Records from a data collection:
----------

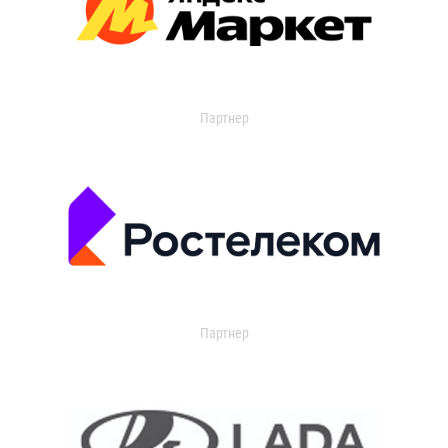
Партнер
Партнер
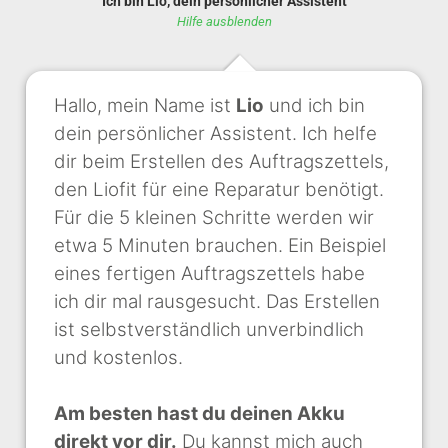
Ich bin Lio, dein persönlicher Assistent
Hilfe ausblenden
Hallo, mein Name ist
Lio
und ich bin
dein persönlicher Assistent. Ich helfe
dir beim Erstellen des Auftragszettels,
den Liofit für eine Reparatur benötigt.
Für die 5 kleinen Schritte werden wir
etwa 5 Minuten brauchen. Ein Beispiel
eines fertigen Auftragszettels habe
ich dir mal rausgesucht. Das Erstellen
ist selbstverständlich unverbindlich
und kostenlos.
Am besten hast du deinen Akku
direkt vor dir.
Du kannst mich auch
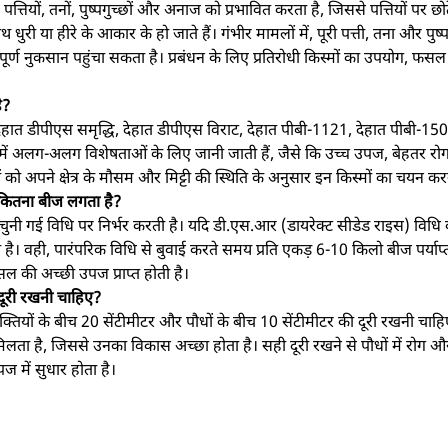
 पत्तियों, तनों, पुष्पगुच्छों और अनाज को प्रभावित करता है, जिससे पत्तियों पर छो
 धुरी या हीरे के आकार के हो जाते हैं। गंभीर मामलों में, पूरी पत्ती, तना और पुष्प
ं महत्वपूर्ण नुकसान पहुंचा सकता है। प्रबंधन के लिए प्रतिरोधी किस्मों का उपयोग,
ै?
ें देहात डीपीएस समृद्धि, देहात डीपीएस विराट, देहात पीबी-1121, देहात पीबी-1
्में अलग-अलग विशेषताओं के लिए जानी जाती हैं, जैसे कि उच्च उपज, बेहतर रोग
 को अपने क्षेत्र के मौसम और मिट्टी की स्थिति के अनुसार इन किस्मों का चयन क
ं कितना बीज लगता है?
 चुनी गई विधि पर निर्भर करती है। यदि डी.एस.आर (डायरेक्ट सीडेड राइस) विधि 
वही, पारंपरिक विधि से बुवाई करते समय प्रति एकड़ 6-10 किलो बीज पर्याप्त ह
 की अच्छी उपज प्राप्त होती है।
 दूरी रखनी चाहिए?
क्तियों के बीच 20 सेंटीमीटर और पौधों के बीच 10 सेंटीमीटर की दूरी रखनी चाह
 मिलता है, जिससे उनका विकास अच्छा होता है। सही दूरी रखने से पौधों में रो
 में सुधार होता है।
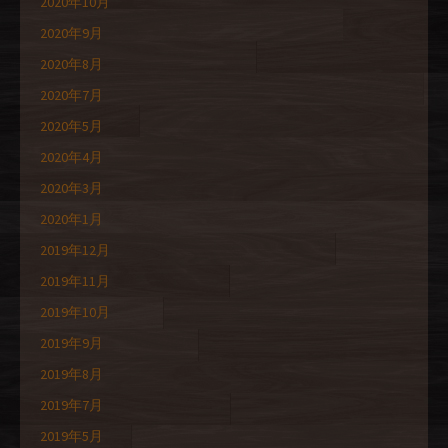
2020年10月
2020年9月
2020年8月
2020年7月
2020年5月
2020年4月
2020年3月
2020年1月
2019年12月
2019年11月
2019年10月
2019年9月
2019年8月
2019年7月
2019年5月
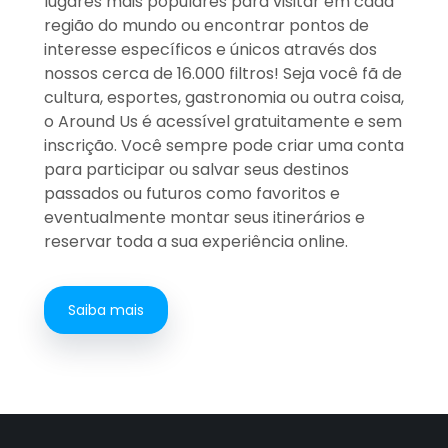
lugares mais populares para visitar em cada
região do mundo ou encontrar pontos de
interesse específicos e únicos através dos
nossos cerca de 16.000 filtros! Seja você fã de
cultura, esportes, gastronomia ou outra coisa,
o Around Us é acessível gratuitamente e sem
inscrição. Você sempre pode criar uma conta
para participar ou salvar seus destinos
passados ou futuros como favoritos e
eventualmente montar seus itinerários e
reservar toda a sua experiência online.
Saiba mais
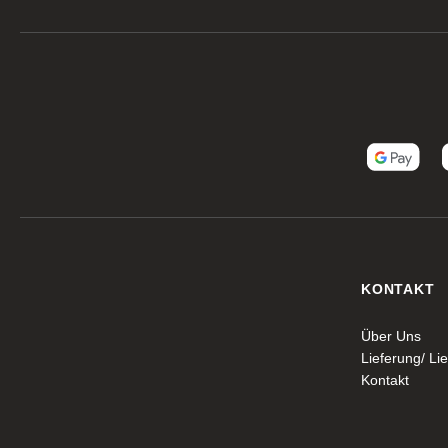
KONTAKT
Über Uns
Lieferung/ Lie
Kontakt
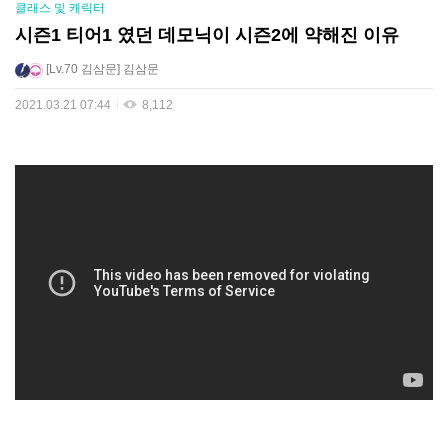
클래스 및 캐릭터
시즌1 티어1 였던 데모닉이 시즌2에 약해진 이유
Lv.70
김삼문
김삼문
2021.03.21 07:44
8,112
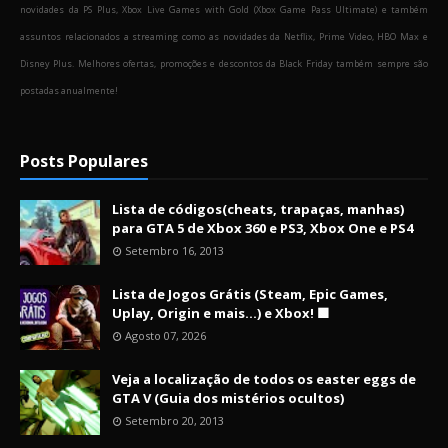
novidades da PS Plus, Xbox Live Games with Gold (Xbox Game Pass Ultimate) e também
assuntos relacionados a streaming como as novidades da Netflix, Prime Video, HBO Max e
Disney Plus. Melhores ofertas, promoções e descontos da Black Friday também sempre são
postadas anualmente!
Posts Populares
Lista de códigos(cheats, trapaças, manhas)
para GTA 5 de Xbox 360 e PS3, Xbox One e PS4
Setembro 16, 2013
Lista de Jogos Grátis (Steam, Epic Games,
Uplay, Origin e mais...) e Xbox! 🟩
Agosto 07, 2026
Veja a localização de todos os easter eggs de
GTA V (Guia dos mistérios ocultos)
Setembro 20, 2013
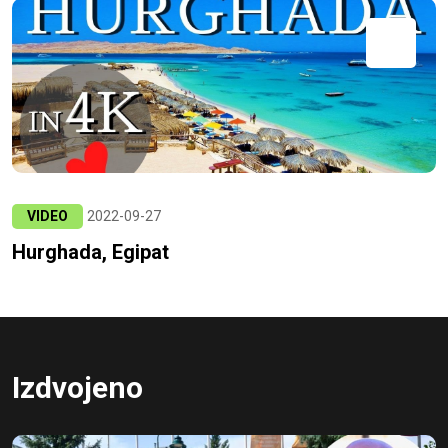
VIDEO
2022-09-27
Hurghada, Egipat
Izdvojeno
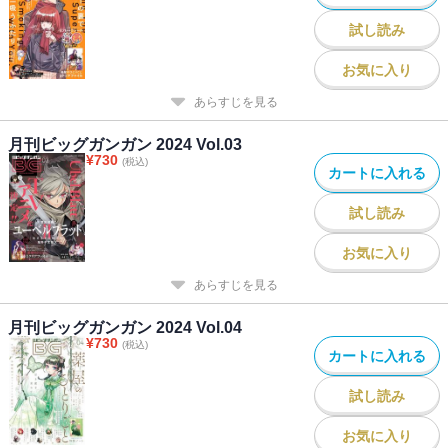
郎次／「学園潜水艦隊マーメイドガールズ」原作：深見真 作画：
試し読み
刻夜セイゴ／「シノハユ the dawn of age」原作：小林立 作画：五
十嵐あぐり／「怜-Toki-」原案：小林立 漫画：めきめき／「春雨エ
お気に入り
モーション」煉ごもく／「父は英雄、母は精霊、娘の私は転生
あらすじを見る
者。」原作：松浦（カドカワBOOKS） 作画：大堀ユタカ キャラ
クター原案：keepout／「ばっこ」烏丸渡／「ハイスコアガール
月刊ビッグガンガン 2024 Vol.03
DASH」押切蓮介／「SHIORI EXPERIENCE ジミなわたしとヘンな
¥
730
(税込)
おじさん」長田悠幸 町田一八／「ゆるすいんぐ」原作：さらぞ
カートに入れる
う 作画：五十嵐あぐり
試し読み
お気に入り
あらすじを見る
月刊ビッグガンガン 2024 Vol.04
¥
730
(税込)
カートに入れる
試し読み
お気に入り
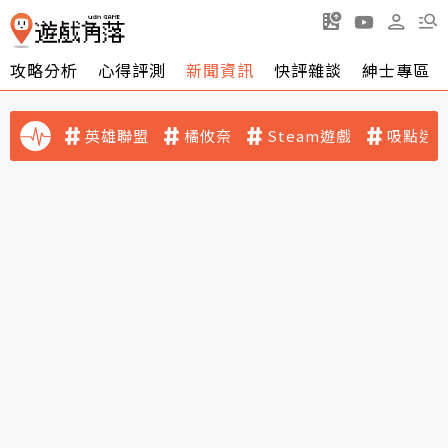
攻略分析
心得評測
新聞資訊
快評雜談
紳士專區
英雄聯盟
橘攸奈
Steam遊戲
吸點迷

----------

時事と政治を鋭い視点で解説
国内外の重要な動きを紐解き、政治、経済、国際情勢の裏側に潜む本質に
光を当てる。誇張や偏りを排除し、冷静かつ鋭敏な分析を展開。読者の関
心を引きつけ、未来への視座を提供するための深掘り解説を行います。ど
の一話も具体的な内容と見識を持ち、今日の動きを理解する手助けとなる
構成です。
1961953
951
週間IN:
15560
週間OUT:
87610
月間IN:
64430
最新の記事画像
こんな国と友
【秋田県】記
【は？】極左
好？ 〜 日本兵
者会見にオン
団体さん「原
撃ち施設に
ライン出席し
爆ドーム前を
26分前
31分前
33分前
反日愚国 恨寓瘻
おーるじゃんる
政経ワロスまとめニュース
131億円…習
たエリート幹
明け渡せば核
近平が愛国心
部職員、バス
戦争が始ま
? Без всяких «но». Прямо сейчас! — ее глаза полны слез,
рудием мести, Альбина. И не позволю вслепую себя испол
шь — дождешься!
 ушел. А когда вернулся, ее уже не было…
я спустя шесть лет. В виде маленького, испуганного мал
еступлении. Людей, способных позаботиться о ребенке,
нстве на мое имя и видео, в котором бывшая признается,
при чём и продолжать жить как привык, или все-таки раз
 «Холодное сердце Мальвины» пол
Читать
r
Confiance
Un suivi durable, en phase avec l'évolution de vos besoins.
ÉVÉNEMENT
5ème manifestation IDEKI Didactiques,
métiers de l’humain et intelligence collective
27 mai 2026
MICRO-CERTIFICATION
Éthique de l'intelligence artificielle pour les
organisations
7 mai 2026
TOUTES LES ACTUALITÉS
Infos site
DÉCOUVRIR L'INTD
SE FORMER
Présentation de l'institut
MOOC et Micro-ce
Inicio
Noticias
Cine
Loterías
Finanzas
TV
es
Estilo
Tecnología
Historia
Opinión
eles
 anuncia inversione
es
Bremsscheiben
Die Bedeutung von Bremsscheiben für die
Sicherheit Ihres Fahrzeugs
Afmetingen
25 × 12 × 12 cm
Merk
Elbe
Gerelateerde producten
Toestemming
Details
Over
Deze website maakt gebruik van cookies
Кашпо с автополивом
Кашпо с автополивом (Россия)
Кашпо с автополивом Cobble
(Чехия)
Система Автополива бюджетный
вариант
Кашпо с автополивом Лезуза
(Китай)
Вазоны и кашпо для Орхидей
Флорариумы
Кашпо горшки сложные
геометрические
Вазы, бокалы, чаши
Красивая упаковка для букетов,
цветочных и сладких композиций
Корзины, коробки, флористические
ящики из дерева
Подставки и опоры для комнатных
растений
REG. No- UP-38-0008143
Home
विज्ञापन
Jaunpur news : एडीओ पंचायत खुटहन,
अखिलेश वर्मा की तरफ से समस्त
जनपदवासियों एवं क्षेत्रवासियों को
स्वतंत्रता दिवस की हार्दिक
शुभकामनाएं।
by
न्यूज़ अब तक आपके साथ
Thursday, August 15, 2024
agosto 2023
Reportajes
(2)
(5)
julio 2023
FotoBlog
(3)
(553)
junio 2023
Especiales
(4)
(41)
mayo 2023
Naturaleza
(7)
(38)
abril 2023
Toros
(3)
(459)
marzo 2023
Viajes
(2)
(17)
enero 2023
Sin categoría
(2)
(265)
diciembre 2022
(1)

----------

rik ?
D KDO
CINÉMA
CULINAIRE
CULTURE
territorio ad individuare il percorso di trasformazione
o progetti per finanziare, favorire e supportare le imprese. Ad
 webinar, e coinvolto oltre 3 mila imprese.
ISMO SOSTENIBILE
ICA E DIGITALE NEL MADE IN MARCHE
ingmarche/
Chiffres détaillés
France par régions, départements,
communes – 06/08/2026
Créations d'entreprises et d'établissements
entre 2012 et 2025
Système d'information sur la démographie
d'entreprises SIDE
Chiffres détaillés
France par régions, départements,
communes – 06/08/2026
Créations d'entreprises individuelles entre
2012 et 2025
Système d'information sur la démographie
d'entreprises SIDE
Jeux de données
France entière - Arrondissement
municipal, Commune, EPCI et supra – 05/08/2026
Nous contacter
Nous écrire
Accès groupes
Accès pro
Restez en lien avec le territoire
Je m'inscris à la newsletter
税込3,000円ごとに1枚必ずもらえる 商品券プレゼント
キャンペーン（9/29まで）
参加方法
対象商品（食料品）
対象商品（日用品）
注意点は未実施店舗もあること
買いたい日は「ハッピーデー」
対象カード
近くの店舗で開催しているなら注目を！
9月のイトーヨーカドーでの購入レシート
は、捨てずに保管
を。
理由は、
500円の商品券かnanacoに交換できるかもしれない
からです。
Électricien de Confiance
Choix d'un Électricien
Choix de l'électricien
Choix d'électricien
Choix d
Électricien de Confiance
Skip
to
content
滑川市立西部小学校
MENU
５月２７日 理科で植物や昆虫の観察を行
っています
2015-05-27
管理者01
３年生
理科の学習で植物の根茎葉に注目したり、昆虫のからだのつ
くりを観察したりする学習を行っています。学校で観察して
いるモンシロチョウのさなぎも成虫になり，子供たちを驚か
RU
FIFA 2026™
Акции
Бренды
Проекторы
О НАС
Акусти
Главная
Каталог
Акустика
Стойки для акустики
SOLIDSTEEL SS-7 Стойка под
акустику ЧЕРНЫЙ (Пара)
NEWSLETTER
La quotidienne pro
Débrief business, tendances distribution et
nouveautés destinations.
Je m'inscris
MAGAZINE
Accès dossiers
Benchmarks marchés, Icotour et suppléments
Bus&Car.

----------

Activity:
Among the lines above, find those with the word "também" and list them.

Answer below:
novidades da PS Plus, Xbox Live Games with Gold (Xbox Game Pass Ultimate) e também
Disney Plus. Melhores ofertas, promoções e descontos da Black Friday também sempre são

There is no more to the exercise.